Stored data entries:

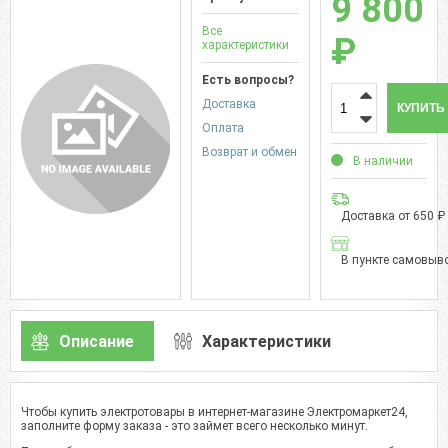
9 800
Все
₽
характеристики
Есть вопросы?
Доставка
КУПИТЬ
Оплата
Возврат и обмен
В наличии
Доставка от 650 ₽
В пункте самовыво
Описание
Характеристики
Чтобы купить электротовары в интернет-магазине Электромаркет24,
заполните форму заказа - это займет всего несколько минут.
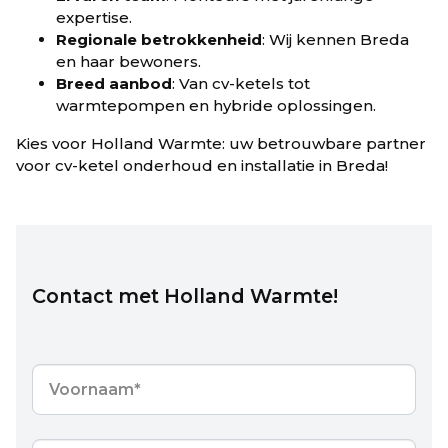
expertise.
Regionale betrokkenheid
: Wij kennen Breda
en haar bewoners.
Breed aanbod
: Van cv-ketels tot
warmtepompen en hybride oplossingen.
Kies voor Holland Warmte: uw betrouwbare partner
voor cv-ketel onderhoud en installatie in Breda!
Contact met Holland Warmte!
Voornaam
*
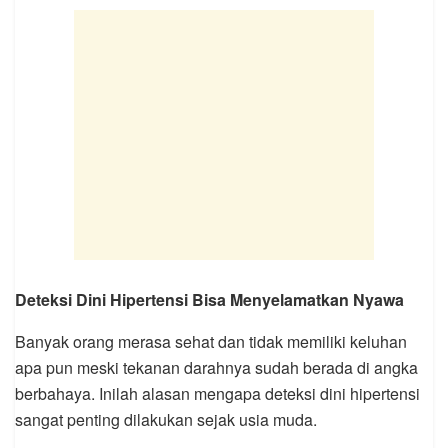
Deteksi Dini Hipertensi Bisa Menyelamatkan Nyawa
Banyak orang merasa sehat dan tidak memiliki keluhan
apa pun meski tekanan darahnya sudah berada di angka
berbahaya. Inilah alasan mengapa deteksi dini hipertensi
sangat penting dilakukan sejak usia muda.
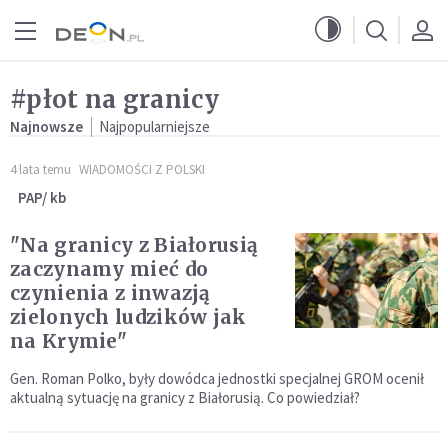
Przejdź do menu głównego
Przejdź do treści
#płot na granicy
Najnowsze
Najpopularniejsze
4 lata temu
WIADOMOŚCI Z POLSKI
PAP/ kb
"Na granicy z Białorusią
zaczynamy mieć do
czynienia z inwazją
zielonych ludzików jak
na Krymie"
Gen. Roman Polko, były dowódca jednostki specjalnej GROM ocenił
aktualną sytuację na granicy z Białorusią. Co powiedział?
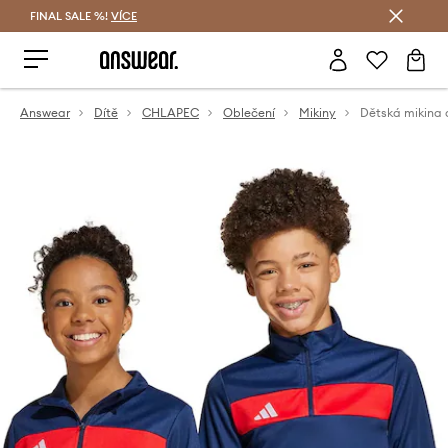
FINAL SALE %!
VÍCE
Ušetřete s Answear Club
Answear
Dítě
CHLAPEC
Oblečení
Mikiny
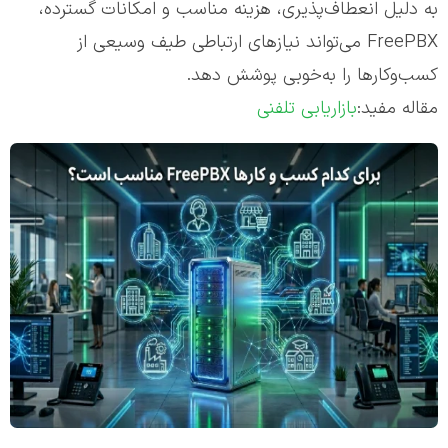
به دلیل انعطاف‌پذیری، هزینه مناسب و امکانات گسترده،
FreePBX می‌تواند نیازهای ارتباطی طیف وسیعی از
کسب‌وکارها را به‌خوبی پوشش دهد.
مقاله مفید:
بازاریابی تلفنی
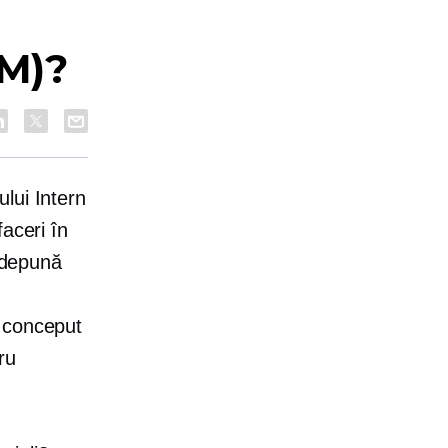
EM)?
lui Intern
faceri în
ă depună
e conceput
ru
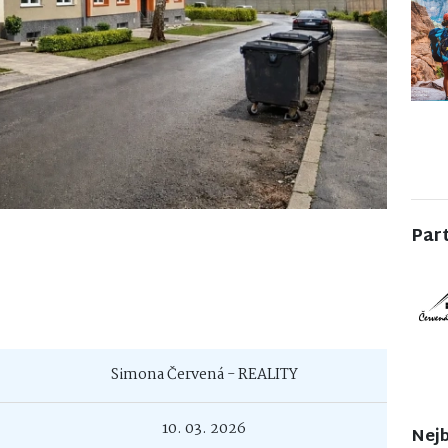
Par
Simona Červená - REALITY
10. 03. 2026
Nejb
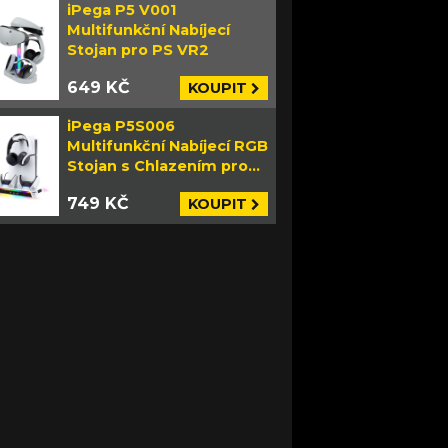
iPega P5 V001
Multifunkční Nabíjecí
Stojan pro PS VR2
649 KČ
KOUPIT
iPega P5S006
Multifunkční Nabíjecí RGB
Stojan s Chlazením pro
PS5 Slim bílý
749 KČ
KOUPIT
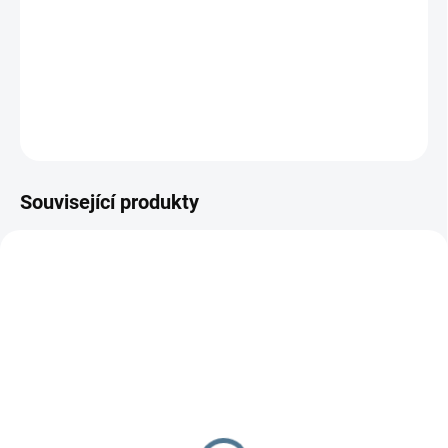
Adaptér Book for Two pro sourozenecký kočárek
DETAILNÍ INFORMACE
ZEPTAT SE
Související produkty
SKLADEM
Book for two s měkkou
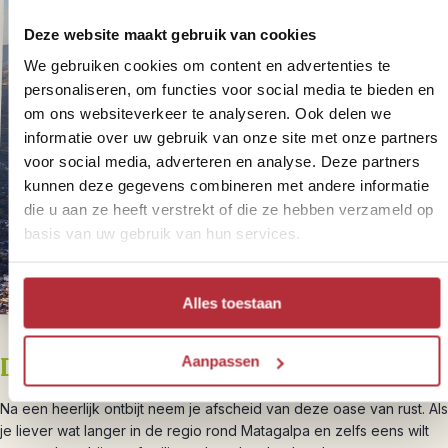
Deze website maakt gebruik van cookies
We gebruiken cookies om content en advertenties te
personaliseren, om functies voor social media te bieden en
om ons websiteverkeer te analyseren. Ook delen we
informatie over uw gebruik van onze site met onze partners
voor social media, adverteren en analyse. Deze partners
kunnen deze gegevens combineren met andere informatie
die u aan ze heeft verstrekt of die ze hebben verzameld op
basis van uw gebruik van hun services.
Alles toestaan
Dag 3 – Vertrek vanuit Matagalpa
Aanpassen
Na een heerlijk ontbijt neem je afscheid van deze oase van rust. Als
je liever wat langer in de regio rond Matagalpa en zelfs eens wilt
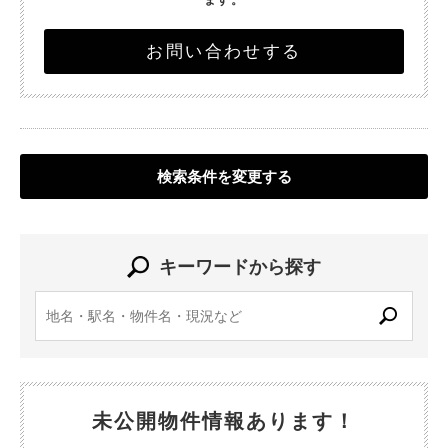
お問い合わせする
検索条件を変更する
キーワードから探す
未公開物件情報あります！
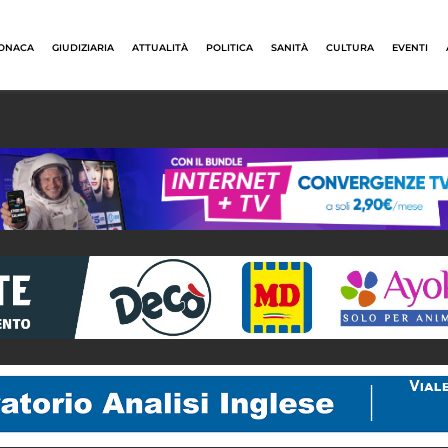
ONACA
GIUDIZIARIA
ATTUALITÀ
POLITICA
SANITÀ
CULTURA
EVENTI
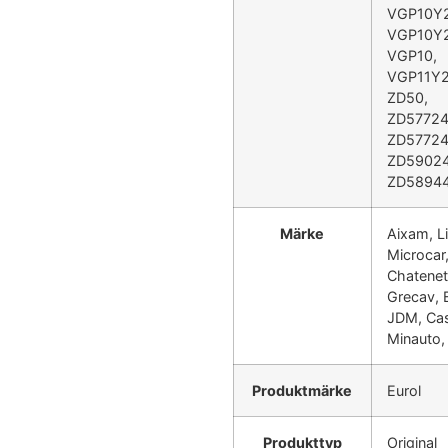
VGP10Y
VGP10Y
VGP10,
VGP11Y2
ZD50,
ZD57724
ZD57724
ZD59024
ZD5894
Märke
Aixam, Li
Microcar
Chatenet
Grecav, Be
JDM, Casa
Minauto,
Produktmärke
Eurol
Produkttyp
Original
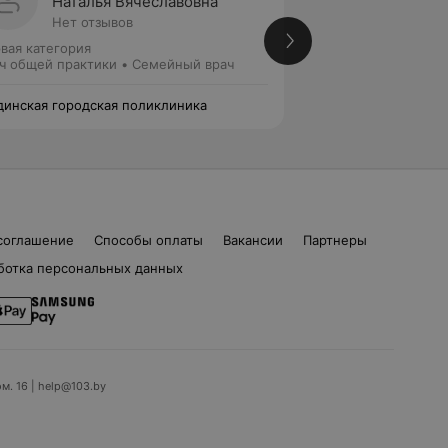
Наталья Вячеславовна
Алекс
Нет отзывов
Нет от
вая категория
Врач общей практ
ч общей практики • Семейный врач
инская городская поликлиника
Жодинская городс
соглашение
Способы оплаты
Вакансии
Партнеры
ботка персональных данных
ом. 16 | help@103.by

#### PROBLEM DESCRIPTION
From the entries above, copy every line where the word "media" shows up.

#### SOLUTION TO THIS TASK
personaliseren, om functies voor social media te bieden en
voor social media, adverteren en analyse. Deze partners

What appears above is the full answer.